Ela tocava e eu, miúdo, lá estava. Olhava para aqueles homens, esbaforidos, trementes, brancos como a cal, a entrarem na "primeira viatura" apenas meio vestidos, a enrodilharem-se nas calças que não enfiavam ou nas galochas que levavam ainda nas mãos, cheios de urgência para enfrentarem as chamas, e via heróis. Exactamente: heróis! Os meios eram escassos, a formação era elementar, Fafe era uma terra pequena, mas aqueles homens tinham um coração bombeiro do tamanho do mundo.
Tão grande era o coração, grande de mais para um homem só, que depois tinha que ser repartido. Ser bombeiro era coisa sanguínea, "doença" de família. Irmãos, pais e filhos, netos, tios e sobrinhos, primos, todos sofriam do mesmo bem. Creio que hoje ainda é um bocado assim.
Naquele tempo, eram os do Santo, os do António Quim (sim, o do cinema...), os Moleiros, os Costas do Assento, os Feira Velha, os Funileiros, os Quintos. Eram também o Agostinho Cachada, o Augusto Susana, o Frescaragem, que tinha lábia de leiloeiro, o Nogueira da Ponte do Ranha, que "fardava muito bem", o Zé dos Alhos, o Zé Sacristão (avô do actual comandante, cá está!), o Nelo Chapeleiro, o Chaparrinho, o Ferreira "Puta Velha", o Armando "Salazar", que era o Viagra em pessoa, o enorme Sr. Humbertino, que trabalhava para os Summavielles e já só se apresentava no dia da Festa dos Bombeiros, tal como o Joãozinho motorista, que conhecia como ninguém as manhas do Opel descapotável e apanhava todos os anos uma carraspana de tal ordem que era preciso levá-lo a casa.
Naquele tempo, ser bombeiro dava muita sede e a água era toda para apagar incêndios. De modo que, conscienciosos, os voluntários fafenses, regra geral, decilitravam no verde tinto com apreciável pertinácia.

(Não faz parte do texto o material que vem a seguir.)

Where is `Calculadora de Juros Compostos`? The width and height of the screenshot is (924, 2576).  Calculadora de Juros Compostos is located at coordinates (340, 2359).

O meu avô da Bomba, que era quarteleiro e videirinho, até montou um pequeno tasco que foi um sucesso. O meu vizinho Agostinho Cachada era um dos principais clientes, mas tinha um porém: pelava-se por bagaço e quando ia para casa nunca mais lá chegava, porque, mesmo depois de o meu avô fechar o tasco, o bom do Sr. Agostinho voltava sempre para trás para beber mais um. Era certinho. Uma noite, para lhe evitar a canseira e apressar o sono, o meu avô foi atrás dele até ao Paredes, já a meio caminho, com a garrafa da aguardente escondida debaixo do capote...

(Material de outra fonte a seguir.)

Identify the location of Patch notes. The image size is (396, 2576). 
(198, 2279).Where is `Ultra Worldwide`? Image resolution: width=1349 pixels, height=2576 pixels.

Quando a sirene tocava, também as mulheres de Fafe se sobressaltavam. Era a "puta" que lhes tirava os maridos de casa, da cama. E eles iam para os braços da "outra". Os Bombeiros eram uma tremenda paixão, a "amante" perigosa que levava tudo o que queria. E elas tinham medo que, um dia, os seus homens não voltassem. Tolices de mulheres. Os heróis não voltam sempre?
Hernâni Von Doellinger
5 comentários:
Muito bom
Um bem haja por lembrar esse povo maravilhoso de alma grande,para sempre guardado na memoria de todos nós
Parabens por este magnifico artigo ( verdadeiro) pois fez-me regressar á minha juventude. viva os Bombeiros de FAFE e de todo o País. Alvaro - Barreiro, mas FAFENSE até Morrer
Parabéns, excelente artigo! Sem medo das palavras, puras e duras... Só desta forma podemos apreciar o seu verdadeiro sentido...
Adorei!
Parabéns pelo texto apresentado. Escusado será dizer que está muito bem escrito porque saiu da "pena" de um mestre da escrita.
Lamento apenas que me tenha alertado que, afinal, já vivo em Fafe há muitos anos! Conheci tanta daquela boa gente... que é sempre agradável ler ou ouvir seus nomes. Foram grandes!
Manuel Mendes
MARAVILHOSO ARTIGO...!!!!!...e eu que morava bemmmm na frente do quartel....era delicioso...uma adrenalina estonteante...imensas saudades de tudo aquilo. OBRIGADO Hernani.